_WHAT TO DO_
Until you reach the line containing "What do you see at coordinates (73, 213)", reproduce each line of the listing exactly, please, and include that line as well.

-- DATA EXCERPTS follows --

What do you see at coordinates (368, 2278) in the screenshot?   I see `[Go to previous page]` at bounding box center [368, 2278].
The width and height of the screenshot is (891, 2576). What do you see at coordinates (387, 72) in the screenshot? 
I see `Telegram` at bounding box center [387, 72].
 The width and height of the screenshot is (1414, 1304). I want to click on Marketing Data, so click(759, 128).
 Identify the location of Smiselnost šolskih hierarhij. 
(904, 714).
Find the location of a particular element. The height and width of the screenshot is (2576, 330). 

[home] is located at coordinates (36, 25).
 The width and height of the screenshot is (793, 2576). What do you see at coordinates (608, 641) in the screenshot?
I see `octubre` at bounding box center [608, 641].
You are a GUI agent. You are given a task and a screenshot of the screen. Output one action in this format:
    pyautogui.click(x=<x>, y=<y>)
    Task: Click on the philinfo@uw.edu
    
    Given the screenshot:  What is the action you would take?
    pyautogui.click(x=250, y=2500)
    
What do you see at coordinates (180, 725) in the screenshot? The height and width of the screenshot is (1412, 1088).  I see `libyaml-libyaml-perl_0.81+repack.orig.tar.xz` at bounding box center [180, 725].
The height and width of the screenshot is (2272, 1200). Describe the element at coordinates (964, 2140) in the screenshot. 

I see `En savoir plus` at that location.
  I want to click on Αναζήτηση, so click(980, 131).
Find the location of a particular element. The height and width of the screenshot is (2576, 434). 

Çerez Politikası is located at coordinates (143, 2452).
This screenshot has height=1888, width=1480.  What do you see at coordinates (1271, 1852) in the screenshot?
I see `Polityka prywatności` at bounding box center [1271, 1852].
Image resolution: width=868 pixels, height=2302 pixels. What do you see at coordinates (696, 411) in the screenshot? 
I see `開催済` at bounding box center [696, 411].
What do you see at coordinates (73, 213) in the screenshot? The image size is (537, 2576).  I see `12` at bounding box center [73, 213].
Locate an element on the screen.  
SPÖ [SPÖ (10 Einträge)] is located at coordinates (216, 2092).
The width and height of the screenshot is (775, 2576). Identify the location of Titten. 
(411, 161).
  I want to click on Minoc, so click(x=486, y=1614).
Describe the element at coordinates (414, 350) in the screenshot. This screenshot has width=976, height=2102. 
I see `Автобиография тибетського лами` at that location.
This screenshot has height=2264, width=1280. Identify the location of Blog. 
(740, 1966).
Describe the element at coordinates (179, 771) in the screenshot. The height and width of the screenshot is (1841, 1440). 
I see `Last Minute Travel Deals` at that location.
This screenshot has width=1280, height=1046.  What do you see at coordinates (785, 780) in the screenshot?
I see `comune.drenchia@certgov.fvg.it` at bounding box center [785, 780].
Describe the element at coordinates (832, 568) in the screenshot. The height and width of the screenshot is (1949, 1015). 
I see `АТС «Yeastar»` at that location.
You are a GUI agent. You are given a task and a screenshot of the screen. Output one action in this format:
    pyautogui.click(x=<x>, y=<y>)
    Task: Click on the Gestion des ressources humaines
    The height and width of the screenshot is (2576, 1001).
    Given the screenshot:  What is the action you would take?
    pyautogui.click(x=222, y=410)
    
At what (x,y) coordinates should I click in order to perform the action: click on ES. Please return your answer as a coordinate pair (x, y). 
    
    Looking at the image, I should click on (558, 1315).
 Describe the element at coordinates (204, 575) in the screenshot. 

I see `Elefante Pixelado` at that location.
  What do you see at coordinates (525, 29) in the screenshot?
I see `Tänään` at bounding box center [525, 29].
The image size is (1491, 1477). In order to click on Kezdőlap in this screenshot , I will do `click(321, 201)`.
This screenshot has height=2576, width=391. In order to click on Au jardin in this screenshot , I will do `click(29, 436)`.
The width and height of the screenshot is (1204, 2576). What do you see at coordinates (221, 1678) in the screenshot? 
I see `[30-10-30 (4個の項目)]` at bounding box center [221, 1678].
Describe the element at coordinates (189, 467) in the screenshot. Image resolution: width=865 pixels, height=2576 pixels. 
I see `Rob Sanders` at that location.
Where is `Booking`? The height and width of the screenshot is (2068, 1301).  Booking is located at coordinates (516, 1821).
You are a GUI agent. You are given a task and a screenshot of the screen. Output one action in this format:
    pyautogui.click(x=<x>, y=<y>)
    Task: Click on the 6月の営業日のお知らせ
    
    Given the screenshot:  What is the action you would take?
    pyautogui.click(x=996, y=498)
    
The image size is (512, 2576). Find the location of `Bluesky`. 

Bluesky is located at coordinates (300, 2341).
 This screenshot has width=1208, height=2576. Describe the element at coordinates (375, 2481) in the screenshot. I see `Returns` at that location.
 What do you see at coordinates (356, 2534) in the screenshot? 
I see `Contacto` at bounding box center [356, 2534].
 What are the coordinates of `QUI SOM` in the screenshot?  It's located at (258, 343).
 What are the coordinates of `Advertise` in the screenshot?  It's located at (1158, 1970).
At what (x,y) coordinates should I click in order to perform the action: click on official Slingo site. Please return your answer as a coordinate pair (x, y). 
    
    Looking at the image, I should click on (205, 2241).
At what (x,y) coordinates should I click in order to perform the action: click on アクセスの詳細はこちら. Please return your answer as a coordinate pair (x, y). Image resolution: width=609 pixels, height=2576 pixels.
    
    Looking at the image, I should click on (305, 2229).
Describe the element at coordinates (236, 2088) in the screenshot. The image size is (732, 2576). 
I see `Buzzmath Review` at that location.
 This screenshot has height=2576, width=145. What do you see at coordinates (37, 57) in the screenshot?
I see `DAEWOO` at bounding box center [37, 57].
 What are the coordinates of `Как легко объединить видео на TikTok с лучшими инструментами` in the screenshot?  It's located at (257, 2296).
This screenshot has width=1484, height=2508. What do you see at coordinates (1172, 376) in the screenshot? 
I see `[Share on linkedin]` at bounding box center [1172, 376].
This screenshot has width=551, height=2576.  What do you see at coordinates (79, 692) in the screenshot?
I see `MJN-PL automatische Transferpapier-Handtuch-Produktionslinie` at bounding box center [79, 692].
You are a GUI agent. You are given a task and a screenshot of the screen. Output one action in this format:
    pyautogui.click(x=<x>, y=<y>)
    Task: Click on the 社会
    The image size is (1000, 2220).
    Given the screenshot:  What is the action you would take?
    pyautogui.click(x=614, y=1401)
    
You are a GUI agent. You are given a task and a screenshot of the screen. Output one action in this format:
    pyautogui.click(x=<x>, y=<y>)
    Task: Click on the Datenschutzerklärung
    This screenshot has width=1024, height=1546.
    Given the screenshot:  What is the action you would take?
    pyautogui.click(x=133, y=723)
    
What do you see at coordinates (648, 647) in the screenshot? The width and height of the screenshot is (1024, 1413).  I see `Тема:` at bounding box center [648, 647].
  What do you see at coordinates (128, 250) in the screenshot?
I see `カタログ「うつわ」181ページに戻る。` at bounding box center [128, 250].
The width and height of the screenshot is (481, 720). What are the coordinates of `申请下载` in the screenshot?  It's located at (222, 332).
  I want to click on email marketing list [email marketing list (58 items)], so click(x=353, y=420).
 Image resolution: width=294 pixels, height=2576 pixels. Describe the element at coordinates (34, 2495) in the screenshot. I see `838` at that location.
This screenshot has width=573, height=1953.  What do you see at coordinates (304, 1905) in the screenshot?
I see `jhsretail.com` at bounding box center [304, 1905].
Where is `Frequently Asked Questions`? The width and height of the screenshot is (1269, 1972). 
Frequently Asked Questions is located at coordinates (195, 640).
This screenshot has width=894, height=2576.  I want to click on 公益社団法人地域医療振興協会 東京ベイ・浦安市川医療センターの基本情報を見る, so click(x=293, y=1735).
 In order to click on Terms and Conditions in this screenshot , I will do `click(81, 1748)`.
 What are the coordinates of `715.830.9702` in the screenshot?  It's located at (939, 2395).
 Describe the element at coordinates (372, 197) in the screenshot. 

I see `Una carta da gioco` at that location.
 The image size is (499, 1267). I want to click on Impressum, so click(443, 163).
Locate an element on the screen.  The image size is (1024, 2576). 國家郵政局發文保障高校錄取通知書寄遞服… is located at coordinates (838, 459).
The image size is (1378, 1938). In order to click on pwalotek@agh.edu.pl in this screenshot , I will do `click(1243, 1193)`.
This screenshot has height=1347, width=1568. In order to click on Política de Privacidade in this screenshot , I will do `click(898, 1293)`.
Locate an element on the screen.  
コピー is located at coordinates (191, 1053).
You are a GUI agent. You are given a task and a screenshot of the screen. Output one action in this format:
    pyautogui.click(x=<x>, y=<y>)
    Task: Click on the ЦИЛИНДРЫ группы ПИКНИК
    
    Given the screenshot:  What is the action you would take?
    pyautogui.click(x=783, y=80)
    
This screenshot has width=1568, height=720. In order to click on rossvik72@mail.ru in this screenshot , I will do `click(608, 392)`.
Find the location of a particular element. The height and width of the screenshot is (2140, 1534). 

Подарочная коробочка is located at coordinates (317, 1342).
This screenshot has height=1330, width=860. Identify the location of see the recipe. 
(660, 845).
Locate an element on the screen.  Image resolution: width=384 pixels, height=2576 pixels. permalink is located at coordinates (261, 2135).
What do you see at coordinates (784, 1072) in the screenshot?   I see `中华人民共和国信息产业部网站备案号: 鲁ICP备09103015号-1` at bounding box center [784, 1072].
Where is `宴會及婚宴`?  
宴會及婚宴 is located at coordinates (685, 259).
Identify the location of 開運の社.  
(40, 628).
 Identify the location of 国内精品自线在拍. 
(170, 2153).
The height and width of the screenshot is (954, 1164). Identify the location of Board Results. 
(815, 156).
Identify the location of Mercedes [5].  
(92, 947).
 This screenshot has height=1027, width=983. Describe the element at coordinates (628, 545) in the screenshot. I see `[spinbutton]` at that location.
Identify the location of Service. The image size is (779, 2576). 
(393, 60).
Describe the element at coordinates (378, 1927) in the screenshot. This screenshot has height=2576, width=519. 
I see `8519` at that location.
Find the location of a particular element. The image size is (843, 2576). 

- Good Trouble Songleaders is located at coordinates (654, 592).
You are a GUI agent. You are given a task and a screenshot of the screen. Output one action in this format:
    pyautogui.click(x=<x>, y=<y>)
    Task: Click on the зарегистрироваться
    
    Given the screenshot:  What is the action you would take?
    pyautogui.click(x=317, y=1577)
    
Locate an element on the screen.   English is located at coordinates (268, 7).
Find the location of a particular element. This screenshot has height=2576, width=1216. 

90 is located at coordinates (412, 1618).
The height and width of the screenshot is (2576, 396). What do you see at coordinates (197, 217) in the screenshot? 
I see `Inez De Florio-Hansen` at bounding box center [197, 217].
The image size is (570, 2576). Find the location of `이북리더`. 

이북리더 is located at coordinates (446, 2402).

-- DATA EXCERPTS concluded --

_ANSWER TO THE EXERCISE_
What do you see at coordinates (368, 2278) in the screenshot?   I see `[Go to previous page]` at bounding box center [368, 2278].
The width and height of the screenshot is (891, 2576). What do you see at coordinates (387, 72) in the screenshot? 
I see `Telegram` at bounding box center [387, 72].
 The width and height of the screenshot is (1414, 1304). I want to click on Marketing Data, so click(759, 128).
 Identify the location of Smiselnost šolskih hierarhij. 
(904, 714).
Find the location of a particular element. The height and width of the screenshot is (2576, 330). 

[home] is located at coordinates (36, 25).
 The width and height of the screenshot is (793, 2576). What do you see at coordinates (608, 641) in the screenshot?
I see `octubre` at bounding box center [608, 641].
You are a GUI agent. You are given a task and a screenshot of the screen. Output one action in this format:
    pyautogui.click(x=<x>, y=<y>)
    Task: Click on the philinfo@uw.edu
    
    Given the screenshot:  What is the action you would take?
    pyautogui.click(x=250, y=2500)
    
What do you see at coordinates (180, 725) in the screenshot? The height and width of the screenshot is (1412, 1088).  I see `libyaml-libyaml-perl_0.81+repack.orig.tar.xz` at bounding box center [180, 725].
The height and width of the screenshot is (2272, 1200). Describe the element at coordinates (964, 2140) in the screenshot. 

I see `En savoir plus` at that location.
  I want to click on Αναζήτηση, so click(980, 131).
Find the location of a particular element. The height and width of the screenshot is (2576, 434). 

Çerez Politikası is located at coordinates (143, 2452).
This screenshot has height=1888, width=1480.  What do you see at coordinates (1271, 1852) in the screenshot?
I see `Polityka prywatności` at bounding box center [1271, 1852].
Image resolution: width=868 pixels, height=2302 pixels. What do you see at coordinates (696, 411) in the screenshot? 
I see `開催済` at bounding box center [696, 411].
What do you see at coordinates (73, 213) in the screenshot? The image size is (537, 2576).  I see `12` at bounding box center [73, 213].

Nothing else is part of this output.